Theoretical framework: We draw from Critical Race Theory and Designed-based research to study data representations to construct and contest narratives about the provision of special education services amid neoliberal school-reform debates. Narratives play a crucial role in the ways in which educational policies recruit proponents and gain legitimacy, and often employ data representations to contest or support arguments about people, places, policies and outcomes. A key assumption of our approach is that such data representations are not just “innocent bystanders” in these discursive contexts: they are authored texts, infused with a host of assumptions and perspectives (Lynch, 1990). Thus, data representations can have a great deal of agency in the ways they mediate discourse and the construction of policy narratives that serve to reproduce old or create new unjust geographies.
Methods, techniques, or modes of inquiry: We use analytical tools from discourse analysis (e.g., Fairclough, 2003; Goodwin, 2007) to examine properties of data representations that support different narrative elements, and that mediate the description of some of the intersecting spatialities of special education and neoliberal urban schooling policies.
Data sources, evidence, objects, or materials: Our data sources include 4 examples of data representations. The first example is a page from a data briefing made public by CPS in March 2013, to explain the district’s decision to close 54 neighborhood elementary schools. The second example is an interactive web page, which was created the same year by a group of stakeholders engaged in the public debate about school closings. The third and fourth examples are maps created by the researchers based on collaborative design meetings.
Results and/or substantiated conclusions or warrants for arguments/point of view: The multiplied effects of structural disadvantages at the intersection of race, ability, and economic means were invisible in debates about school closings. It is not enough to call for the inclusion of special education “data” in policy debates. Rather it is essential to attend to the kinds of narratives these data enable stakeholders to construct, the ways they foreground some structural disadvantages and make others invisible.

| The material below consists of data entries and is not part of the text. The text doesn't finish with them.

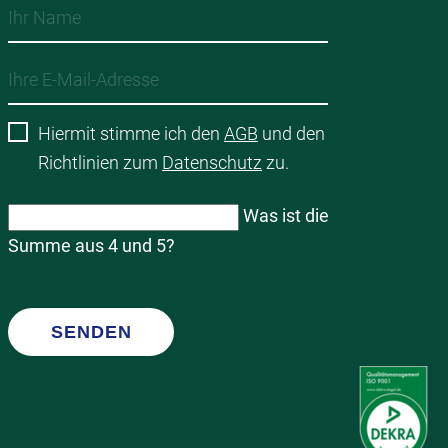
Hiermit stimme ich den
AGB
und den
Richtlinien zum
Datenschutz
zu.
Was ist die
Summe aus 4 und 5?
SENDEN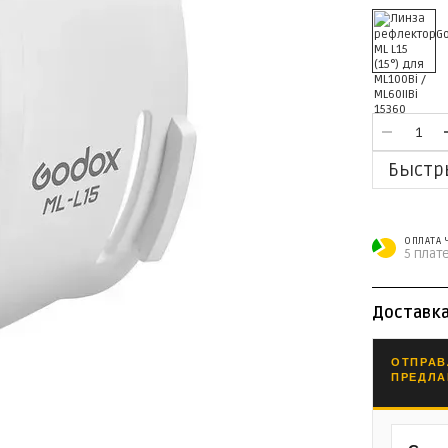
Быстр
ОПЛАТА
5 плат
Доставк
ОТПРАВ
ПРЕДЛА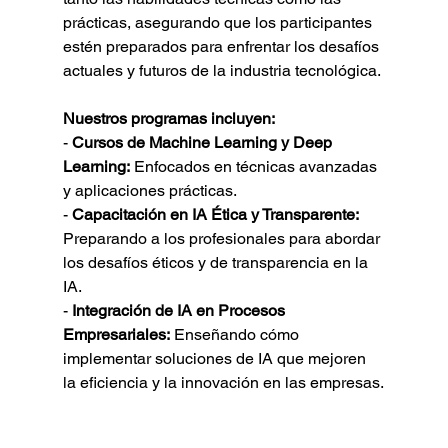
prácticas, asegurando que los participantes 
estén preparados para enfrentar los desafíos 
actuales y futuros de la industria tecnológica.
Nuestros programas incluyen:
- 
Cursos de Machine Learning y Deep 
Learning:
 Enfocados en técnicas avanzadas 
y aplicaciones prácticas.
- 
Capacitación en IA Ética y Transparente:
Preparando a los profesionales para abordar 
los desafíos éticos y de transparencia en la 
IA.
- 
Integración de IA en Procesos 
Empresariales:
 Enseñando cómo 
implementar soluciones de IA que mejoren 
la eficiencia y la innovación en las empresas.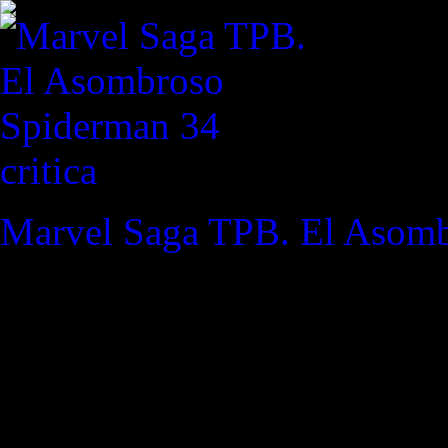
critica
Marvel Saga TPB. El Asom
REVISTA ESPECIALIZAD
"Cuanto menos ropa tenemos
que teníamos cuando llegam
cuerpos no tienen clases soc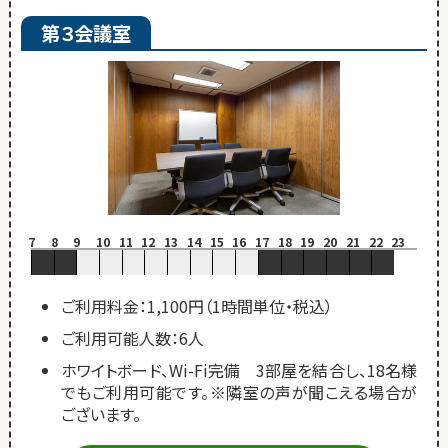
第３会議室
7
8
9
10
11
12
13
14
15
16
17
18
19
20
21
22
23
ご利用料金：1,100円（1時間単位・税込）
ご利用可能人数：6人
ホワイトボード、Wi-Fi完備 3部屋を結合し、18名様
でもご利用可能です。※隣室の声が聞こえる場合が
ございます。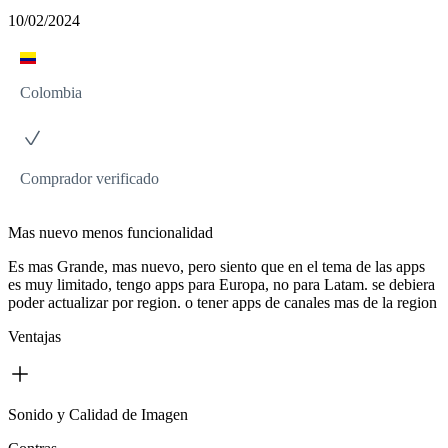
10/02/2024
Colombia
Comprador verificado
Mas nuevo menos funcionalidad
Es mas Grande, mas nuevo, pero siento que en el tema de las apps
es muy limitado, tengo apps para Europa, no para Latam. se debiera
poder actualizar por region. o tener apps de canales mas de la region
Ventajas
Sonido y Calidad de Imagen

Scientific or scholarly significance of the study or work: This chapter contributes to a growing body of literature on critical race spatial analysis, offering collaborative data design as a valuable context for examining the construction of space, within the contested arena of public education policy. Further, our paper encourage scholars in special education, critical race theory, and political economy to examine how spatial representations can obscure, neglect, or elucidate complex forms of inequities at the intersections of race and ability and their relationship with the production of the urban space.